A la une de l’actualité, les journées de réflexion de la coalition des partis de l’opposition, le débat autour du franc CFA et la lutte contre le terrorisme en Afrique de l’Ouest.
- Journées de réflexion de la coalition
Elles ont eu lieux les 20 et 21 février derniers et ‘’Liberté’’ donne à lire les décisions prises. A en croire le quotidien privé, il a été convenu à l’issue de ces assises la participation de la coalition aux prochaines élections locales sous réserve de la « nécessaire amélioration du cadre électoral » et des garanties de transparence. Toujours selon la publication, le sujet sur l’échéance électorale de 2020 a été « remis à plus tard pour pousser les réflexions », même si « la coalition réfléchirait à trois plans » dans la perspective de ce rendez-vous. La question de la « restructuration » de ce regroupement a été aussi abordée, renseigne le journal, et « il a été instauré une coordination de trois membres composée des coordinateurs précédent, actuel et désigné devant prendre la relève ». Quant à la charte, ajoute le confrère, « son élaboration devrait se poursuivre pour une signature finale dans les prochains jours ou semaines ».
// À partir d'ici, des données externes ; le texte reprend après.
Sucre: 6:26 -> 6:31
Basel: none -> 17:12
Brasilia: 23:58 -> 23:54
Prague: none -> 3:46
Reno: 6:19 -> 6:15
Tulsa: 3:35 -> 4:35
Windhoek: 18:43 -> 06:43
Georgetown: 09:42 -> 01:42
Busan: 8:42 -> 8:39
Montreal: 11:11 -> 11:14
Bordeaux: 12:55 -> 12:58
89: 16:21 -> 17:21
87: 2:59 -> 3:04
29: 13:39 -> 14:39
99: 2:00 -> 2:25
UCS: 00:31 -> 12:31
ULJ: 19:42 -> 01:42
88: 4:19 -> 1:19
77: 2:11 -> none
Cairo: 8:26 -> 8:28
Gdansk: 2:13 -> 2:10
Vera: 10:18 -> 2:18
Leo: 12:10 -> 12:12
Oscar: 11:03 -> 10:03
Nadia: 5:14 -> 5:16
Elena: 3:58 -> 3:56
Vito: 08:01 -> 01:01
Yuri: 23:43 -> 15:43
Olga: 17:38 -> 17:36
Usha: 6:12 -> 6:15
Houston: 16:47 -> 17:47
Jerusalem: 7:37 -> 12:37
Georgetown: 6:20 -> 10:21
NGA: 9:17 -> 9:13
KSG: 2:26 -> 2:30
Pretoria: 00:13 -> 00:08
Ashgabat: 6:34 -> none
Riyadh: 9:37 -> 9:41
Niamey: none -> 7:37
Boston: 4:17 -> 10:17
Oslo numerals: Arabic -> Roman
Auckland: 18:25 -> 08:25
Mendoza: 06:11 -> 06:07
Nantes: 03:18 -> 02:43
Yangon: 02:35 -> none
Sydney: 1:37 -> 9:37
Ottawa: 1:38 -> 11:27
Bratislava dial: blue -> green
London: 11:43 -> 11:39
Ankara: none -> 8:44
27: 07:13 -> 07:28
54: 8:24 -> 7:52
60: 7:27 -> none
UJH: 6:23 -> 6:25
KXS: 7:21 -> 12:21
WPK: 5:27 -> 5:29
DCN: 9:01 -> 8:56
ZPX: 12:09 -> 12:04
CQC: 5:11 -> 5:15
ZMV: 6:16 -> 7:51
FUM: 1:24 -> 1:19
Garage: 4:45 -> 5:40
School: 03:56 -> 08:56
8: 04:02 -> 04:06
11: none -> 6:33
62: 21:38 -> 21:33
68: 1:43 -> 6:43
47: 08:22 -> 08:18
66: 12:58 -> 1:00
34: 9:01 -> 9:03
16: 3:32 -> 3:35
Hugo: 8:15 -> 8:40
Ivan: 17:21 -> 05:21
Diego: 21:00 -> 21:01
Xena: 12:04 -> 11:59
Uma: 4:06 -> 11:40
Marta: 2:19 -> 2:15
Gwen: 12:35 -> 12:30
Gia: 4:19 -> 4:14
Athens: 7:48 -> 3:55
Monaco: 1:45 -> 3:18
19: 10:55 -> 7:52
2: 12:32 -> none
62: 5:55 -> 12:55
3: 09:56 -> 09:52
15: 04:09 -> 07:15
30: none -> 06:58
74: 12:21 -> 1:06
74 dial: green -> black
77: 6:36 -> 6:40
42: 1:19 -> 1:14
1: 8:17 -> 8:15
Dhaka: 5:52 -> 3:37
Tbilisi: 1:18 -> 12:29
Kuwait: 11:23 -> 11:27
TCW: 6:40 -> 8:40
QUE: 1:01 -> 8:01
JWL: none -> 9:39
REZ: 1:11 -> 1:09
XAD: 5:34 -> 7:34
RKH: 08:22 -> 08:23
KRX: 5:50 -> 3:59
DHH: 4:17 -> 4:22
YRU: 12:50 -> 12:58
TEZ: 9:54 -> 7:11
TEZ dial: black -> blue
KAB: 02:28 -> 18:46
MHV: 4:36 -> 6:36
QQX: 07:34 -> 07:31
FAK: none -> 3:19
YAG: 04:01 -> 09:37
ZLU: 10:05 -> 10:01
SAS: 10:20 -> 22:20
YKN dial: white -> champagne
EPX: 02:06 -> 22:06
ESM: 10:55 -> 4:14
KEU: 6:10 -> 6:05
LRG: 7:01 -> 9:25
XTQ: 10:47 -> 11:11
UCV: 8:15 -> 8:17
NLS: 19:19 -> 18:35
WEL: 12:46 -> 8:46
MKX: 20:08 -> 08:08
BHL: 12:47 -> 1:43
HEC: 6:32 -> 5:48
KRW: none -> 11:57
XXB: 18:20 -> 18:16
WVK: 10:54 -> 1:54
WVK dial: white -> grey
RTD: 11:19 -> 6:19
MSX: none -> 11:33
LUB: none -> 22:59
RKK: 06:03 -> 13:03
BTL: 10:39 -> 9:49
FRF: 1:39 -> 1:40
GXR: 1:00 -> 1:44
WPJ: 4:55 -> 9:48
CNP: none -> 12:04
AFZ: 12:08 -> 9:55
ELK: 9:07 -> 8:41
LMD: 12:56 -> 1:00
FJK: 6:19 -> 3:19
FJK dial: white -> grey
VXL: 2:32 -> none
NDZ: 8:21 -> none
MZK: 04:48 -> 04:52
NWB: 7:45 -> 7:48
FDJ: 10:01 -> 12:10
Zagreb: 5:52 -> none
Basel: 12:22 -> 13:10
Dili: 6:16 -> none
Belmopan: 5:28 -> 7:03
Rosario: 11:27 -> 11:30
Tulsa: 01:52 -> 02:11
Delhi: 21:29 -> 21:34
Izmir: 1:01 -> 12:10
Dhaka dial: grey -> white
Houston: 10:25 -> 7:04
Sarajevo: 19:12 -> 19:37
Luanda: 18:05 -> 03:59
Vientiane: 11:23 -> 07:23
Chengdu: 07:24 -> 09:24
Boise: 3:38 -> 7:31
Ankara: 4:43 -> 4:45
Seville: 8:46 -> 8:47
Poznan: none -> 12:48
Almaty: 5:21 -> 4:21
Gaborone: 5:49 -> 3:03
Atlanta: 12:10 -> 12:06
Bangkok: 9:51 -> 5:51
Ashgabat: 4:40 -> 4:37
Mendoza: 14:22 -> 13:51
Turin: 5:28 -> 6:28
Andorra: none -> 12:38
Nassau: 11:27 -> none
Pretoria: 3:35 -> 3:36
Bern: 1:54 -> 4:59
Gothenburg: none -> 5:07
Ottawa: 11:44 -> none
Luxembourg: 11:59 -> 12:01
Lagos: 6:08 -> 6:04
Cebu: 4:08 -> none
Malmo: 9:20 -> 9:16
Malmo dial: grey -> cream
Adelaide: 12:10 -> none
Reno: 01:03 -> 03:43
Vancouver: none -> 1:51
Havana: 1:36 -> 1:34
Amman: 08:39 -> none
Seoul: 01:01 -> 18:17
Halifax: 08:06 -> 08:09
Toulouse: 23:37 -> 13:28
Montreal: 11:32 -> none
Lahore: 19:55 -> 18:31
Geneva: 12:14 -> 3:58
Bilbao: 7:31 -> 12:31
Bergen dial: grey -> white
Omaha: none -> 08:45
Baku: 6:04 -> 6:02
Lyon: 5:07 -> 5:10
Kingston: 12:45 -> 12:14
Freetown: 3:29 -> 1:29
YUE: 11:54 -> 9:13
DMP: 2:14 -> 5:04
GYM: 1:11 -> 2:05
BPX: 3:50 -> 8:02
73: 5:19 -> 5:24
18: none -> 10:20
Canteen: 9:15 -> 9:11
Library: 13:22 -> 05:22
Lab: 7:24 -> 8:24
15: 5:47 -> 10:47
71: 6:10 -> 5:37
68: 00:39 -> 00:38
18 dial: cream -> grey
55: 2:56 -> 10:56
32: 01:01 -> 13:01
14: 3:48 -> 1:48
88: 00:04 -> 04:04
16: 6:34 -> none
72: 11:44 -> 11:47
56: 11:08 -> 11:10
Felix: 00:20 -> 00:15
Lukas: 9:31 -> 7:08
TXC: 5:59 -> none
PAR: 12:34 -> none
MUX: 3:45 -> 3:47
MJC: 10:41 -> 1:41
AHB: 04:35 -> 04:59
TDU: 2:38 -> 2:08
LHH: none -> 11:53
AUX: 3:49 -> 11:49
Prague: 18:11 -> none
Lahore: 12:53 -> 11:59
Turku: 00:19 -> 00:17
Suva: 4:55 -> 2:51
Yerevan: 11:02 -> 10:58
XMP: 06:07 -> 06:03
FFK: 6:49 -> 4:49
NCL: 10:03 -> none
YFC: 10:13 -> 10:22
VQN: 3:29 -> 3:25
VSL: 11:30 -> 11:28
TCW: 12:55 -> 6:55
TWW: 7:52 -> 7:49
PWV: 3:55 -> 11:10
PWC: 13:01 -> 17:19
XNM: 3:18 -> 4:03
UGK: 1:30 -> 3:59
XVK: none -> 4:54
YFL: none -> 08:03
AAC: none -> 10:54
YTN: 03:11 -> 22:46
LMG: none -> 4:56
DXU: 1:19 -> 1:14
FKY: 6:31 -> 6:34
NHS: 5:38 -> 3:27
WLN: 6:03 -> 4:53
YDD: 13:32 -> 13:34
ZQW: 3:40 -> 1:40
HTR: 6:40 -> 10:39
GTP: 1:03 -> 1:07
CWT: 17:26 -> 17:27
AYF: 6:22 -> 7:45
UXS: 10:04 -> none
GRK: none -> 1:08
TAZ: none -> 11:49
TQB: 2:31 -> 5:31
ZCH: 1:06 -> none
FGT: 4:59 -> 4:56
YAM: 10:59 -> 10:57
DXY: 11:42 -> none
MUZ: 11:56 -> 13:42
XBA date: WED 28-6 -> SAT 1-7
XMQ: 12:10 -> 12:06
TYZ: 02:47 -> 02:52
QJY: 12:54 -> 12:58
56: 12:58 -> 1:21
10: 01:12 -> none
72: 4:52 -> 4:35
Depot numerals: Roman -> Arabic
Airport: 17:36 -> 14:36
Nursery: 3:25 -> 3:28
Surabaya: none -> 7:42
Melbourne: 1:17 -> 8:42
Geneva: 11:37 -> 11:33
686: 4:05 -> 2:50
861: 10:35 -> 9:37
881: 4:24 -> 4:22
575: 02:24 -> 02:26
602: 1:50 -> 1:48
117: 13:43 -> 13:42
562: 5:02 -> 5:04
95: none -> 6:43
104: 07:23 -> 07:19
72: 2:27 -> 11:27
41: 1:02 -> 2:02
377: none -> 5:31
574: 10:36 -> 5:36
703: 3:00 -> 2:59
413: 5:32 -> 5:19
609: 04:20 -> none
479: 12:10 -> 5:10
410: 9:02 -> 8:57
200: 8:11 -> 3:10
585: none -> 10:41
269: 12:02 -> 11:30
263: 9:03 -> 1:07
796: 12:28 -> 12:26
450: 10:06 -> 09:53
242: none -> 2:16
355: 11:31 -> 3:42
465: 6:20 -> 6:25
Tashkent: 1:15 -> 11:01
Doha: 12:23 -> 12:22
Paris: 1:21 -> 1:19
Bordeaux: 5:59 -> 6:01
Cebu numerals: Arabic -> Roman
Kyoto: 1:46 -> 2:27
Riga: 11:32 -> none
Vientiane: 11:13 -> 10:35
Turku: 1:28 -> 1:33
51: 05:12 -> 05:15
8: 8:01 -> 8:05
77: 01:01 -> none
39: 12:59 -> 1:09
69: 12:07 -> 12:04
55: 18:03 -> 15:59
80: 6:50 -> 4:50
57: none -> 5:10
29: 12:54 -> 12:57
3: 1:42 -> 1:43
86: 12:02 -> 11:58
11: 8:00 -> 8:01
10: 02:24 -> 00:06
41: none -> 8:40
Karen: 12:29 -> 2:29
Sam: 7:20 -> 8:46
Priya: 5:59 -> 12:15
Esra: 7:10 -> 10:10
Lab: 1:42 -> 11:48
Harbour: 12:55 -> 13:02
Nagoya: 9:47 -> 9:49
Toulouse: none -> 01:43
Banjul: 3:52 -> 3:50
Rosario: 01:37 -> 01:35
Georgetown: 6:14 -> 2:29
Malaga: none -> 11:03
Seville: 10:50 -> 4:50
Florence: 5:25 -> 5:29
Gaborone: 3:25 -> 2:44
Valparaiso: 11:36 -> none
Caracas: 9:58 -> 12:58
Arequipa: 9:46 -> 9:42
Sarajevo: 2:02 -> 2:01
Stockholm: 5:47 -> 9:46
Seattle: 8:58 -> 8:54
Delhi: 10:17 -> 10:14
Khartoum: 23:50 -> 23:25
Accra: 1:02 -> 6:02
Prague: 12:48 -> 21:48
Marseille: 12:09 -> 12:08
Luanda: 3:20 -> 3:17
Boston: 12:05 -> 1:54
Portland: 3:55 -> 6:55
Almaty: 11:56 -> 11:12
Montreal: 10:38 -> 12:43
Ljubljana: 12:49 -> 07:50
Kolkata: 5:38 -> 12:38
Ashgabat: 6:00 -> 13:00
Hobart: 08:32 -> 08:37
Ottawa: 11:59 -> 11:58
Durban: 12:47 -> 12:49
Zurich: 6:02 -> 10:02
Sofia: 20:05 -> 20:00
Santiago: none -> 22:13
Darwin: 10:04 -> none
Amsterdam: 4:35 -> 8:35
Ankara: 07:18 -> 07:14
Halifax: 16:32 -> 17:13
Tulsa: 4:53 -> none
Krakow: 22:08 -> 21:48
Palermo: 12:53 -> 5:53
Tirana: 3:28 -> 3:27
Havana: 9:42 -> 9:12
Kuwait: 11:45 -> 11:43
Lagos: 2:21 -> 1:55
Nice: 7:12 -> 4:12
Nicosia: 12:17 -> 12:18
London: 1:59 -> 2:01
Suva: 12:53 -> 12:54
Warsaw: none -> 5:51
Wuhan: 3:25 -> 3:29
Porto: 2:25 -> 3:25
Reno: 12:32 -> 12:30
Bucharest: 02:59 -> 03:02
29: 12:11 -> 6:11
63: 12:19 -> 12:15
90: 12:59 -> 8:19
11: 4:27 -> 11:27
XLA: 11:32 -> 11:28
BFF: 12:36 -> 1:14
Il est à noter que ces journées de réflexion ont été tenues en l’absence de 5 partis membres de la coalition. Toute chose que ne s’explique pas ‘’Le Correcteur’’. « Comment des gens peuvent-ils refuser le débat relatif au bilan pour évaluer les écueils et prétendre œuvrer pour l’alternance ? » écrit le bihebdomadaire. Le tabloïd de pointer du doigt le comportement de « certains responsables de la coalition qui, pour des raisons inavouées, cherchent à noyer le groupe. « C’est le résultat lorsqu’on mélange les serpents et les crabes dans un même panier », commente ‘’L’Eveil de la Nation’’. Pour sa part, ‘’Nouvelle Opinion’’ observe que de 14 partis membres au départ, la coalition n’en compte plus que 9 aujourd’hui et il n’est pas exclu que d’autres formations politiques quittent la barque dans les prochains jours. « La C14 est un tigre en papier en lambeaux », renchérit ‘’Le Combat du Peuple’’.
- Débat sur le franc CFA
Les détracteurs et les défenseurs de cette monnaie croisent le verbe depuis quelque temps. Le débat ne laisse personne indifférent. Le ministre Bawara, selon ‘’Le Correcteur’’ et ‘’Liberté’’, s’y est aussi intéressé sur son compte Twitter. ‘’Liberté’’ le conseille de laisser ce débat aux « spécialistes » que sont les économistes. « Tamara, il faut quitter dans ça. Quand il y a aura une affaire ‘’kpolitique’’, on te fera signe et tu viendras ‘’sulter’’ et insulter, mettre les gens qu’il faut à leur place », commente le journal. « Il y a plus urgent que cette question de franc CFA », notamment les réformes politiques, opine ‘’Le Correcteur’’. Le débat sur le franc CFA est trop sérieux pour être « déprécié et dévalué », relève ‘’Togomatin’’.
Par ailleurs, les journaux parus ce lundi se font également l’écho d’un sommet tenu vendredi dernier à Accra sur l’insécurité et les attaques terroristes en Afrique. Selon ‘’Togomatin’’, ‘’Nouvelle Opinion’’ et ‘’L’Eveil de la Nation’’, cette rencontre a permis aux présidents ivoirien, ghanéen, béninois et togolais de « proposer des mesures idoines pour lutter contre l’insécurité et le terrorisme sous toutes leurs formes ». Ils ont aussi mené la réflexion sur les activités illicites transfrontalières telles que le trafic d’armes, le trafic de drogue et le blanchiment d’argent.
En outre, ‘’Le Combat du Peuple’’ note qu’« après la phase de sensibilisation, les mesures coercitives tardent à venir » dans le secteur de la publicité au Togo.